The Justice For Megrahi (JFM) Campaign was formed after he was convicted of 270 counts of murder on 31st January 2001 and involves victims’ families, former and current legal practitioners and others concerned with opposing miscarriages of justice. One of its members, Len Murray a retired Scottish criminal court solicitor, said of the conviction of Megrahi:

“any notion that the case against Megrahi was "overwhelming", "could not be further from the truth"… and 

"It is worth bearing in mind that while the three [Scottish] judges [who tried the case] were experienced judges, judges in our High Court have never ever had to determine guilt or innocence — that's always left to the jury," he added. "But, when for the first time in modern legal history, it's left to three judges, they get it appallingly wrong."  

“Appallingly wrong”. That is the verdict of just about anyone who followed the case in 2000/01. Megrahi was subsequently released from prison on compassionate grounds in 2009 as he had contracted terminal cancer and eventually died of his cancer in 2012 in Libya. He was appealing his conviction prior to compassionate release but was advised to drop the appeal to help facilitate his return to Libya. Fortunately, a posthumous appeal is still being pursued via the Scottish Criminal Cases Review Commission, a body specifically established to examine potential miscarriages of justice and make recommendations for conviction appeals to be heard based on examination of the trial evidence, new evidence and/or legal process failings.
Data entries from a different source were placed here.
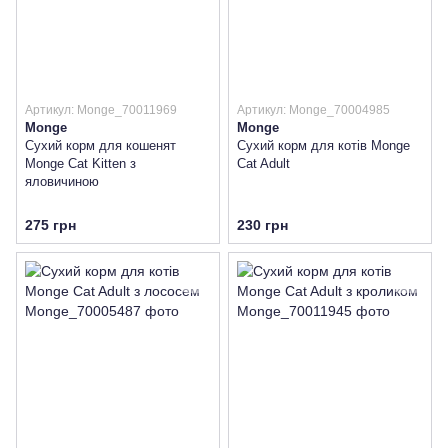
Артикул: Monge_70011969
Артикул: Monge_70004985
Monge
Monge
Сухий корм для кошенят
Сухий корм для котів Monge
Monge Cat Kitten з
Cat Adult
яловичиною
275 грн
230 грн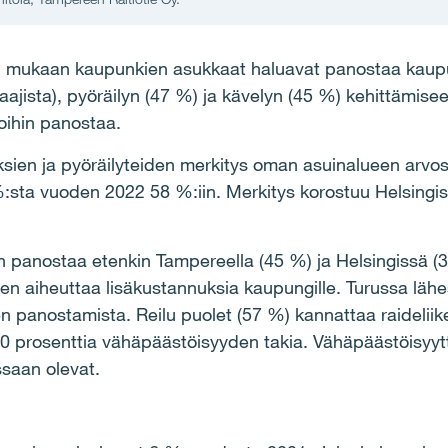
n mukaan kaupunkien asukkaat haluavat panostaa kaup
aajista), pyöräilyn (47 %) ja kävelyn (45 %) kehittämise
joihin panostaa.
ksien ja pyöräilyteiden merkitys oman asuinalueen arvo
sta vuoden 2022 58 %:iin. Merkitys korostuu Helsingis
n panostaa etenkin Tampereella (45 %) ja Helsingissä (3
en aiheuttaa lisäkustannuksia kaupungille. Turussa läh
n panostamista. Reilu puolet (57 %) kannattaa raideliik
prosenttia vähäpäästöisyyden takia. Vähäpäästöisyytt
ssaan olevat.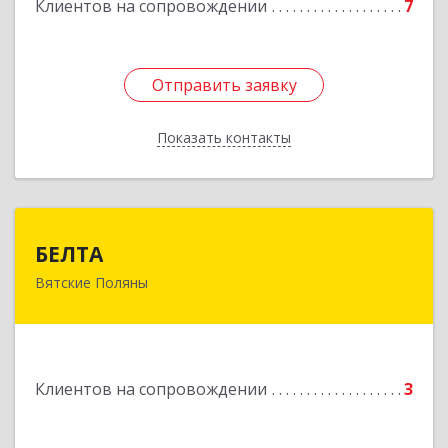
Клиентов на сопровождении
7
Подробнее
Отправить заявку
Отправить заявку
Показать контакты
Назад
БЕЛТА
БЕЛТА
Вятские Поляны
612960, Кировская обл, Вятские Поляны г,
Тойменка ул, дом № 8Г
Подробнее
Клиентов на сопровождении
3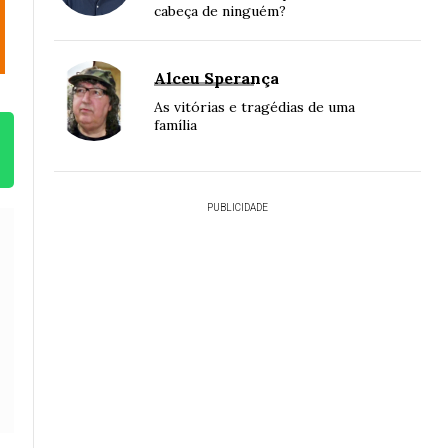
cabeça de ninguém?
Alceu Sperança
As vitórias e tragédias de uma
família
PUBLICIDADE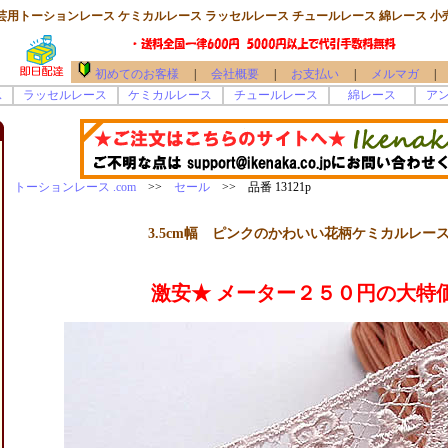
芸用トーションレース ケミカルレース ラッセルレース チュールレース 綿レース 小
初めてのお客様
|
会社概要
|
お支払い
|
メルマガ
|
ス
ラッセルレース
ケミカルレース
チュールレース
綿レース
ア
トーションレース .com
>>
セール
>> 品番 13121p
3.5cm幅 ピンクのかわいい花柄ケミカルレース(
激安★ メーター２５０円の大特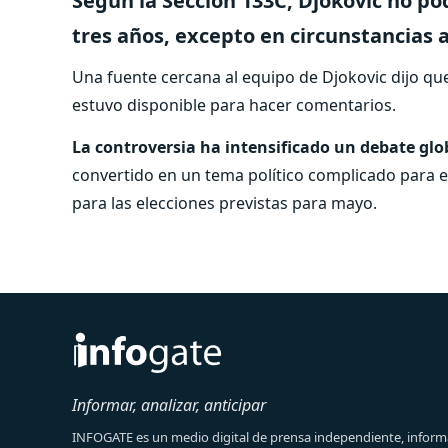
Según la Sección 133C, Djokovic no po
tres años, excepto en circunstancias
Una fuente cercana al equipo de Djokovic dijo q
estuvo disponible para hacer comentarios.
La controversia ha intensificado un debate glo
convertido en un tema político complicado para 
para las elecciones previstas para mayo.
Informar, analizar, anticipar
INFOGATE es un medio digital de prensa independiente, informa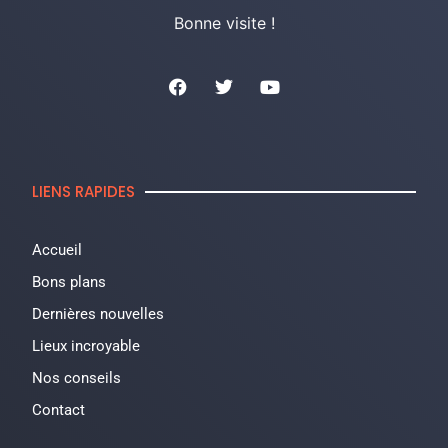
Bonne visite !
LIENS RAPIDES
Accueil
Bons plans
Dernières nouvelles
Lieux incroyable
Nos conseils
Contact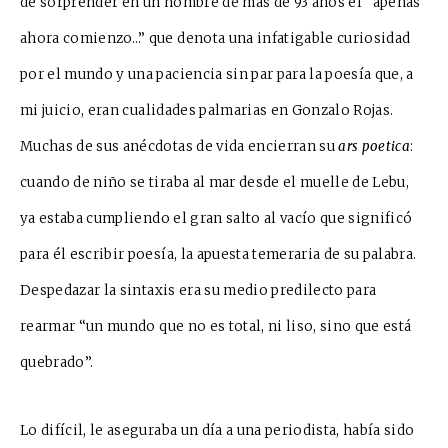
de so
r
prender en u
n hombre de más de 93 años el “apenas
ahora comienzo…” que denota una infatigable curiosidad
por el mundo y una paciencia sin par para la poesía que, a
mi juicio, eran cu
a
lidades pa
l
marias en Gonzalo Rojas.
Muchas de sus anécdotas de vida encierran su
ar
s poetica
:
cuando de niño se tiraba al mar desde el muelle de Lebu,
ya e
s
taba cumpliendo el gran salto al vacío que significó
para él escribir poesía, la apuesta temeraria de su palabra.
De
s
pedazar la sintaxis era su m
e
dio predilecto para
rea
r
mar “un mundo
que no es total, ni liso, sino que está
quebrado”.
Lo difícil, le aseguraba un día a una periodista, había sido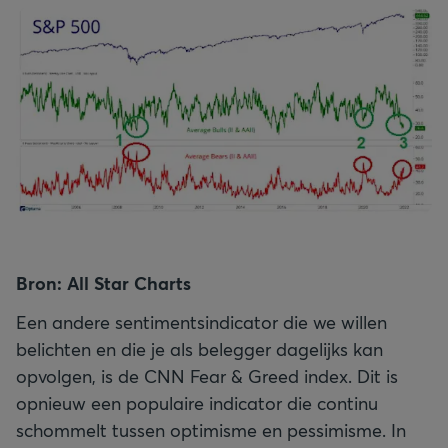
Bron: All Star Charts
Een andere sentimentsindicator die we willen
belichten en die je als belegger dagelijks kan
opvolgen, is de CNN Fear & Greed index. Dit is
opnieuw een populaire indicator die continu
schommelt tussen optimisme en pessimisme. In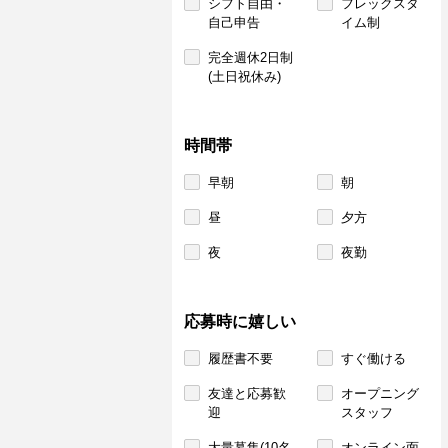
シフト自由・
フレックスタ
自己申告
イム制
完全週休2日制
(土日祝休み)
時間帯
早朝
朝
昼
夕方
夜
夜勤
応募時に嬉しい
履歴書不要
すぐ働ける
友達と応募歓
オープニング
迎
スタッフ
大量募集(10名
オンライン面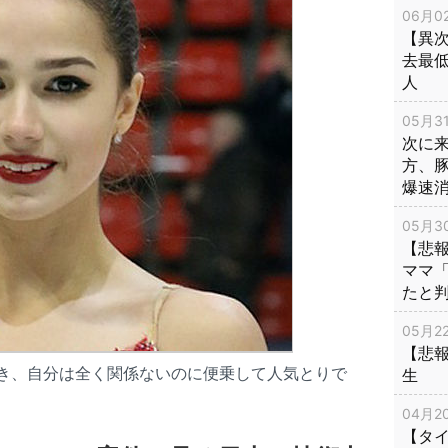
06月02
【異次
去最低
人
05月31
次に
方、
爆速
05月30
【悲
ママ
たと
05月22
【悲
も食堂に続き、自分は全く関係ないのに便乗して人気とりで
生
04月20
【タ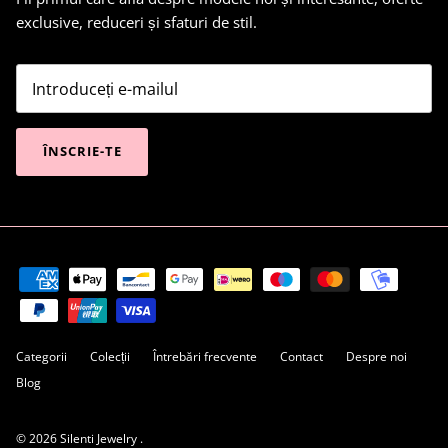
exclusive, reduceri și sfaturi de stil.
ÎNSCRIE-TE
Categorii
Colecții
Întrebări frecvente
Contact
Despre noi
Blog
© 2026
Silenti Jewelry
.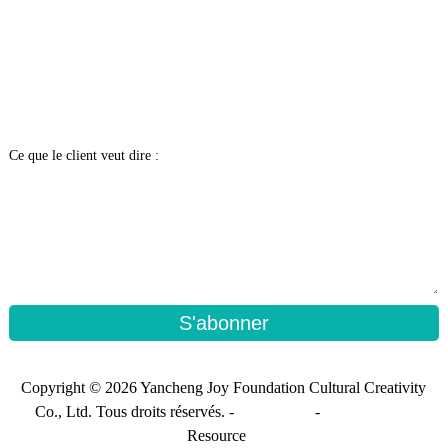
Ce que le client veut dire :
S'abonner
Copyright © 2026 Yancheng Joy Foundation Cultural Creativity
Co., Ltd. Tous droits réservés. -
Plan du site
-
Sitemap_trans
Resource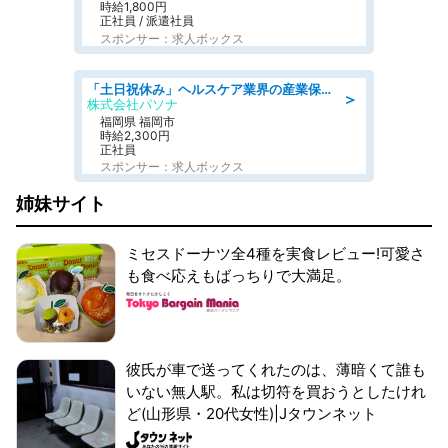
時給1,800円
正社員 / 派遣社員
スポンサー：求人ボックス
「土日祝休み」ヘルスケア業界の産業保健師/高時給/未経験OK/要資格:保健師、正看護師
＞
株式会社パソナ
福岡県 福岡市
時給2,300円
正社員
スポンサー：求人ボックス
姉妹サイト
ミセスドーナツ全4種を実食レビュー!可愛さ
も食べ応えもばっちりで大満足。
彼氏が車で送ってくれたのは、薄暗くて誰も
いない無人駅。私は切符を買おうとしたけれ
ど(山形県・20代女性)|Jタウンネット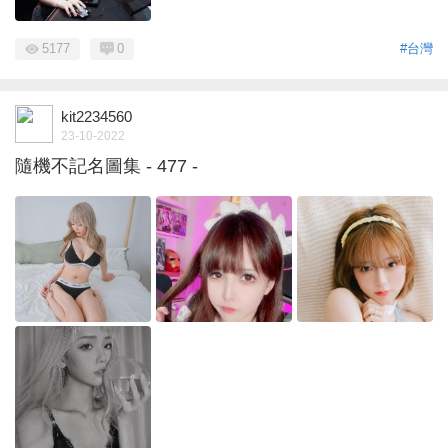
5177
0
#台灣
kit2234560
23-10-2022
隨機不記名圖集 - 477 -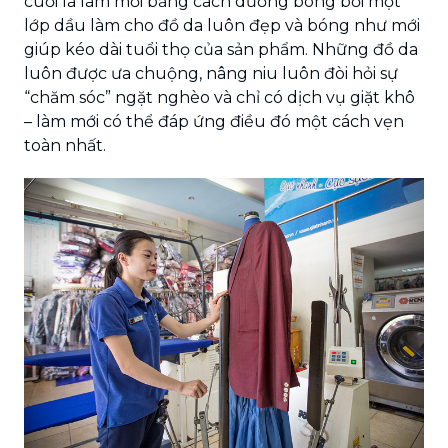
cuối là làm mới bằng cách dưỡng bóng bởi một
lớp dầu làm cho đồ da luôn đẹp và bóng như mới
giúp kéo dài tuổi thọ của sản phẩm. Những đồ da
luôn được ưa chuộng, nâng niu luôn đòi hỏi sự
“chăm sóc” ngặt nghèo và chỉ có dịch vụ giặt khô
– làm mới có thể đáp ứng điều đó một cách vẹn
toàn nhất.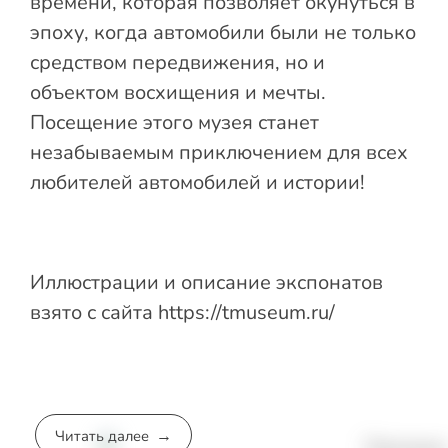
времени, которая позволяет окунуться в
эпоху, когда автомобили были не только
средством передвижения, но и
объектом восхищения и мечты.
Посещение этого музея станет
незабываемым приключением для всех
любителей автомобилей и истории!
Иллюстрации и описание экспонатов
взято с сайта
https://tmuseum.ru/
Читать далее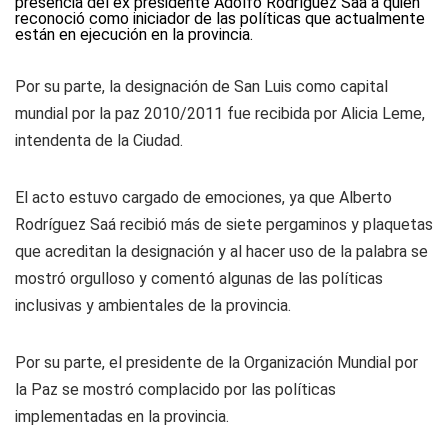
presencia del ex presidente Adolfo Rodríguez Saá a quien
reconoció como iniciador de las políticas que actualmente
están en ejecución en la provincia.
Por su parte, la designación de San Luis como capital
mundial por la paz 2010/2011 fue recibida por Alicia Leme,
intendenta de la Ciudad.
El acto estuvo cargado de emociones, ya que Alberto
Rodríguez Saá recibió más de siete pergaminos y plaquetas
que acreditan la designación y al hacer uso de la palabra se
mostró orgulloso y comentó algunas de las políticas
inclusivas y ambientales de la provincia.
Por su parte, el presidente de la Organización Mundial por
la Paz se mostró complacido por las políticas
implementadas en la provincia.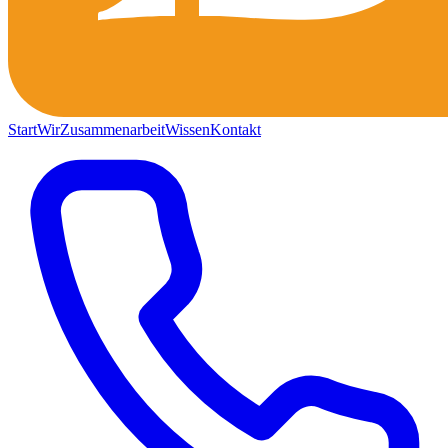
Start
Wir
Zusammenarbeit
Wissen
Kontakt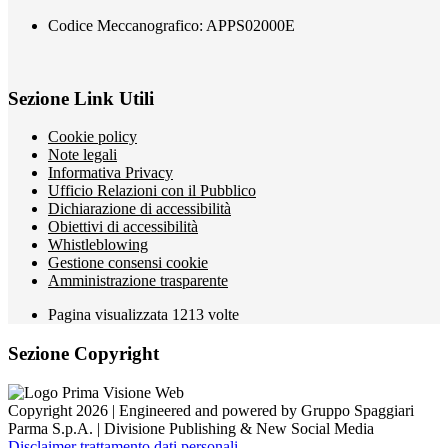
Codice Meccanografico: APPS02000E
Sezione Link Utili
Cookie policy
Note legali
Informativa Privacy
Ufficio Relazioni con il Pubblico
Dichiarazione di accessibilità
Obiettivi di accessibilità
Whistleblowing
Gestione consensi cookie
Amministrazione trasparente
Pagina visualizzata
1213
volte
Sezione Copyright
Copyright 2026 | Engineered and powered by Gruppo Spaggiari
Parma S.p.A. | Divisione Publishing & New Social Media
Disclaimer trattamento dati personali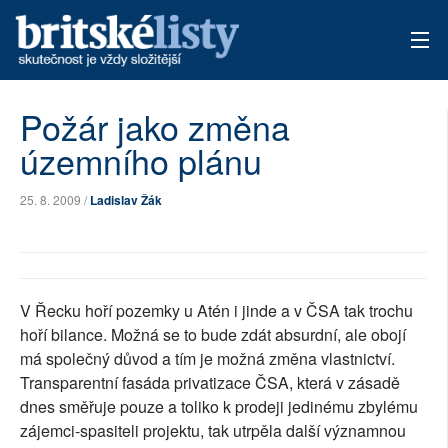
AKTUÁLNÍ VYDÁNÍ
Požár jako změna
územního plánu
ARCHIV
TÉMATA
25. 8. 2009 /
Ladislav Žák
AUTOŘI
PŘÍSPĚVKY NA PROVOZ
V Řecku hoří pozemky u Atén i jinde a v ČSA tak trochu
hoří bilance. Možná se to bude zdát absurdní, ale obojí
má společný důvod a tím je možná změna vlastnictví.
Transparentní fasáda privatizace ČSA, která v zásadě
dnes směřuje pouze a toliko k prodeji jedinému zbylému
zájemci-spasiteli projektu, tak utrpěla další významnou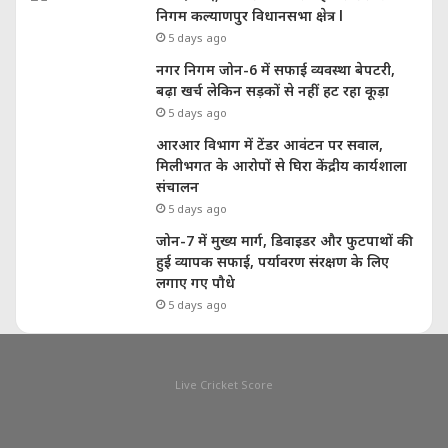
निगम कल्याणपुर विधानसभा क्षेत्र l
5 days ago
नगर निगम जोन-6 में सफाई व्यवस्था बेपटरी,
बढ़ा खर्च लेकिन सड़कों से नहीं हट रहा कूड़ा
5 days ago
आरआर विभाग में टेंडर आवंटन पर सवाल,
मिलीभगत के आरोपों से घिरा केंद्रीय कार्यशाला
संचालन
5 days ago
जोन-7 में मुख्य मार्ग, डिवाइडर और फुटपाथों की
हुई व्यापक सफाई, पर्यावरण संरक्षण के लिए
लगाए गए पौधे
5 days ago
Live Cricket Score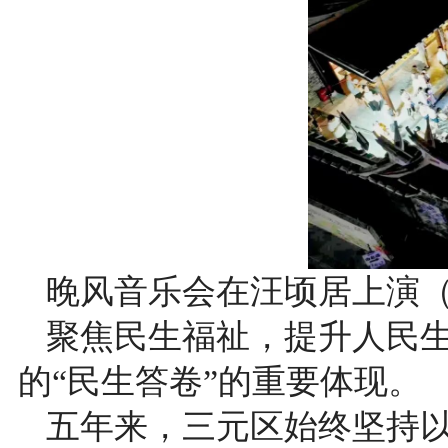
晚风音乐会在汪顷居上演（
聚焦民生福祉，提升人民
的“民生答卷”的重要体现。
五年来，三元区始终坚持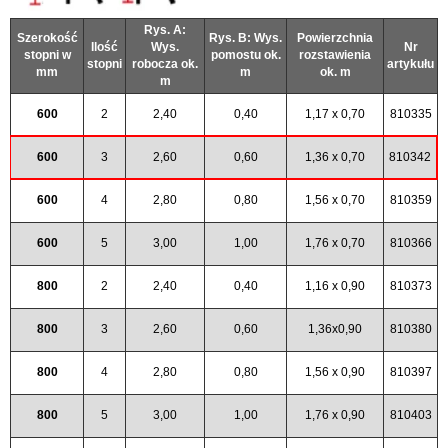
Rys. A:
Szerokość
Rys. B: Wys.
Powierzchnia
Ilość
Wys.
Nr
stopni w
pomostu ok.
rozstawienia
stopni
robocza ok.
artykułu
mm
m
ok. m
m
600
2
2,40
0,40
1,17 x 0,70
810335
600
3
2,60
0,60
1,36 x 0,70
810342
600
4
2,80
0,80
1,56 x 0,70
810359
600
5
3,00
1,00
1,76 x 0,70
810366
800
2
2,40
0,40
1,16 x 0,90
810373
800
3
2,60
0,60
1,36x0,90
810380
800
4
2,80
0,80
1,56 x 0,90
810397
800
5
3,00
1,00
1,76 x 0,90
810403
They are currently considering the case and will hopefully recommend Megrahi’s conviction is appealed against in Scotland’s’ Criminal Court of Appeal next year.

It is a fact of life that atrocities lend themselves to miscarriages of justice. The more grotesque the crime the greater the clamour for some sort of justice and corners in investigations will be cut, proper legal processes warped and even evidence concocted or withheld to secure convictions. Think of the Guildford Four, Birmingham Six, Maguire Seven all prime examples of unsafe convictions delivered on the back of false testimonies, fabricated evidence, withheld evidence and warped police investigations and judicial failures. In the pursuit of those guilty of heinous crimes often innocent citizens can find themselves framed and ruined. 

Do yourself favour over the next couple of weeks. Take a rest from festive films and watch Jim Sheridan’s In The Name of the Father. It is based on the autobiography of Gerry Conlon, Proved Innocent: The Story of Gerry Conlon of the Guildford Four and is a devastating condemnation of the British justice system. If you watch it and are not enraged and driven to tears of anger at the injustice it portrays you are bereft of humanity.

The arrest, trial and conviction of Abdelbaset al Megrahi for the murder of 270 people above and in Lockerbie 30 years ago today is also a travesty of justice. Don’t take my word for it. Consult the evidence painstakingly sought, found, uncovered and presented by the likes of the outstanding investigative journalist, the late Paul Foot, the bastion of legal integrity in Scotland, Professor Robert Black QC, the incredible and inspiring Jim Swire, the courageous and consistent English solicitor Gareth Peirce, who was also integrally involved in the Guildford Four case, and the various campaigns which have done so much to expose this miscarriage of justice and many more like the Scottish Campaign Against Criminalising Communities (SACC).

I dedicate this column to the victims of Lockerbie 21st December 1988 and the truth and justice campaigners like Jim Swire who have managed to deal with the unbearable pain and suffering associated with the loss of a child in such tragic circumstances but still pursue the truth on behalf of the whole of society. He will not rest until the truth about Lockerbie is uncovered and he and all affected by the horror that visited Scotland 30 years ago deserve those answers and that truth to be revealed. As for the rest of us let us reflect today and tonight just how lucky we are to still be able to hug our children and loved ones and tell them how much we love them.